Three patients who suffered from a corneal defect were administered tobramycin dexamethasone eye patches for seven days, but regrettably, surgery remained necessary because the repair of the corneal epithelium did not improve. However, the corneal epithelium had fully healed a month after undergoing an amniotic graft. The amniotic membrane is an outstanding basement membrane that facilitates the growth of epithelial cells, prevents apoptosis, and strengthens adhesion and differentiation. Furthermore, it can regulate inflammation and resist keratolysis [36].

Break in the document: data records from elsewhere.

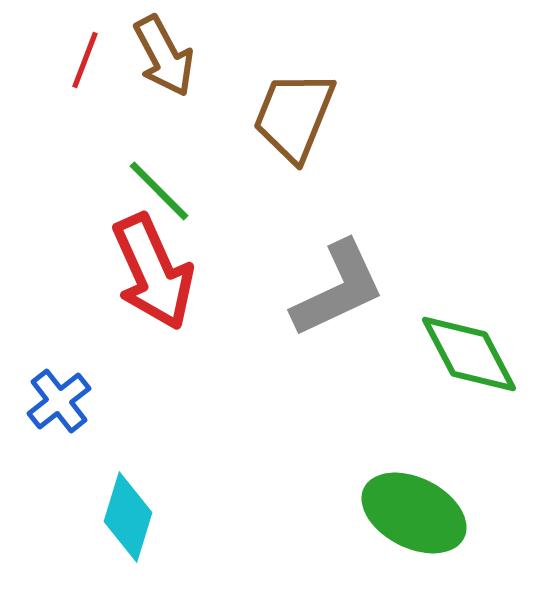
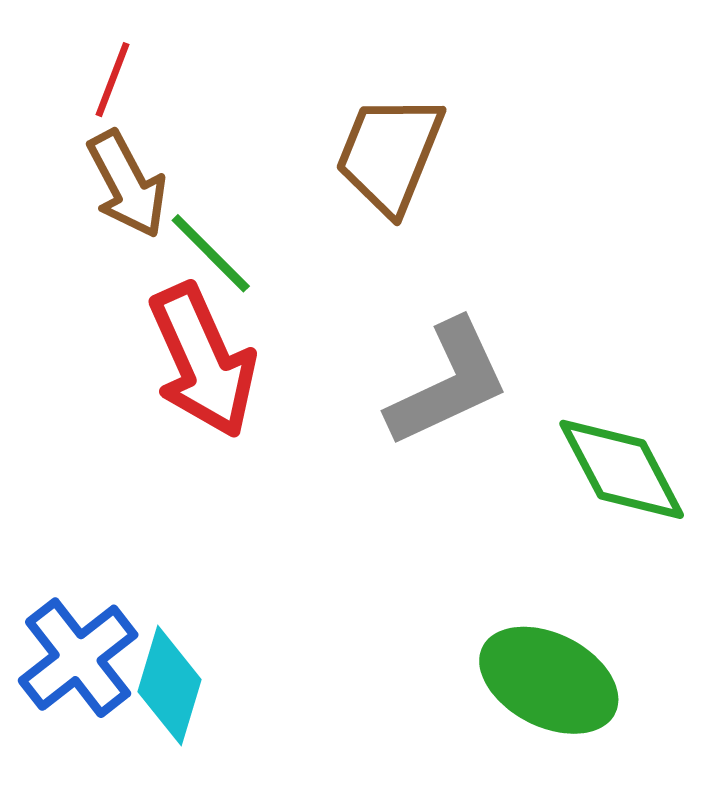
brown arrow: (164, 56) -> (127, 184), moved
blue cross: (59, 401) -> (78, 658), moved, size x1.4

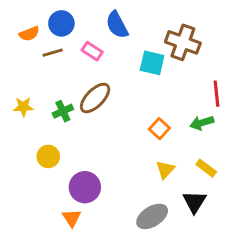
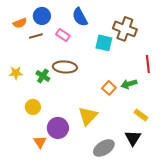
brown ellipse: (95, 98) -> (65, 67), turned 50
green cross: (63, 111) -> (43, 76), turned -32
green arrow: (202, 123) -> (129, 84), moved
yellow triangle: (165, 170) -> (88, 116), moved, size x1.5
orange triangle: (72, 218) -> (40, 142), moved

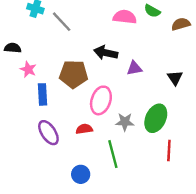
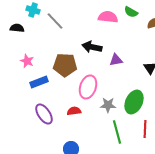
black semicircle: (13, 48) -> (17, 28), moved
blue rectangle: (43, 94) -> (39, 82), turned 72
green line: (113, 154) -> (117, 132), moved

One of the primary limitations of this study is that it is retrospective in nature, which can result in selection bias. the data was obtained from a tertiary referral center, which means that there may be limited data volumes available. Another limitation is that we lack a comparable control group, which would affect the compariosn of the effectiveness of the treatment method used in this study.

Conclusion

A recent study was conducted on treating Posterior Epithelial Defect (PED) following cataract surgery. The results indicate that mitigating inflammatory reactions can restore the ocular surface to a “Cold” state. Applying tobramycin dexamethasone eye ointment dressing can reduce stress on the ocular surface, providing a foundation for subsequent epithelial repair. Proper management of the meibomian gland is also essential in the comprehensive treatment of PED after cataract surgery. We recommend expanding the study sample and the observation period to understand better the effectiveness of the tobramycin dexamethasone eye dressing combination.